L’Agence nationale d’identification (ANID) peut s’enorgueillir d’un premier succès. La phase de la campagne de recensement biométrique menée dans la préfecture du Golfe, dans le cadre du projet WURI-Togo, s’est soldée par des résultats supérieurs aux prévisions.
Selon son directeur général, Silété Dévo, 1 410 135 habitants ont été enrôlés, soit 108 % de la cible initiale. Cette dernière avait été fixée à 90 % des 1,305 million de résidents recensés lors du dernier RGPH-5 dans la préfecture de Golfe.
« C’est un signe encourageant de l’adhésion massive de la population au processus », s’est félicité le responsable.
Si l’opération s’est globalement déroulée dans le calme, quelques accrocs sont venus ternir le tableau.
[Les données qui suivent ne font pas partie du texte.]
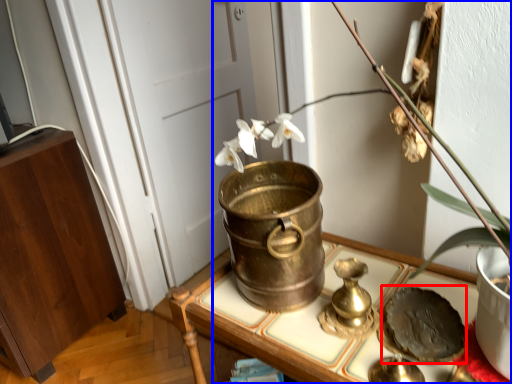 Question: Which object is further to the camera taking this photo, food (highlighted by a red box) or houseplant (highlighted by a blue box)?

Choices:
 (A) food
 (B) houseplant

Answer: (A) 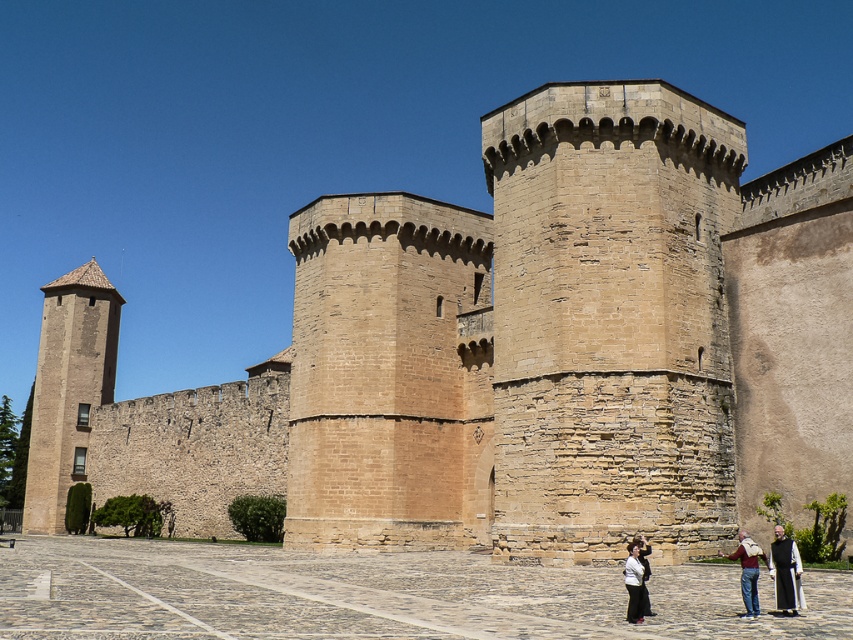 You are standing in front of the historic stone structure and see both the dark brown robe at lower right and the denim jeans at lower right. Which object is closer to you?

The dark brown robe at lower right is closer to you because the denim jeans at lower right is behind it.

You are standing in the courtyard of the historic stone structure and see the brown stone tower at left and the dark brown robe at lower right. Which object is located to the east side of the other?

The brown stone tower at left is positioned on the left side of dark brown robe at lower right, so the brown stone tower at left is to the east side of the dark brown robe at lower right.

You are standing at point (68, 388) in the image. What object is located at this point?

The brown stone tower at left is located at point (68, 388).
Des retards ont été observés dans l’attribution du numéro d’identification unique (NIU), clé de voûte du système, et des individus mal intentionnés ont tenté d’extorquer de l’argent aux citoyens, profitant de la méconnaissance du caractère gratuit de la procédure.
Ces dérives ont pu être rapidement contenues grâce à l’action des comités communaux de gestion des plaintes, créés pour signaler et résoudre les irrégularités sur le terrain.
Recensement biométrique à Agoè-Nyivé
Après ce premier jalon dans le Golfe, l’ANID se tourne désormais vers la préfecture d’Agoè-Nyivé, avec un objectif encore plus ambitieux : atteindre 120 % de la cible. Le recensement biométrique devrait s’appuyer sur les leçons tirées de la première phase, notamment pour fluidifier la remise des NIU et renforcer la communication autour de la gratuité du service.
Financé conjointement par l’État togolais et la Banque mondiale, le projet WURI-Togo (Identification unique pour l’intégration et l’inclusion en Afrique de l’Ouest) s’inscrit dans une dynamique régionale. Son ambition est de fournir à chaque personne vivant sur le territoire, qu’elle soit citoyenne ou résidente, une preuve d’identité unique, fiable et sécurisée.
Au-delà de la lutte contre la fraude et l’exclusion administrative, le dispositif doit faciliter l’accès aux services sociaux, financiers et économiques, ouvrant la voie à une meilleure intégration au sein de la CEDEAO.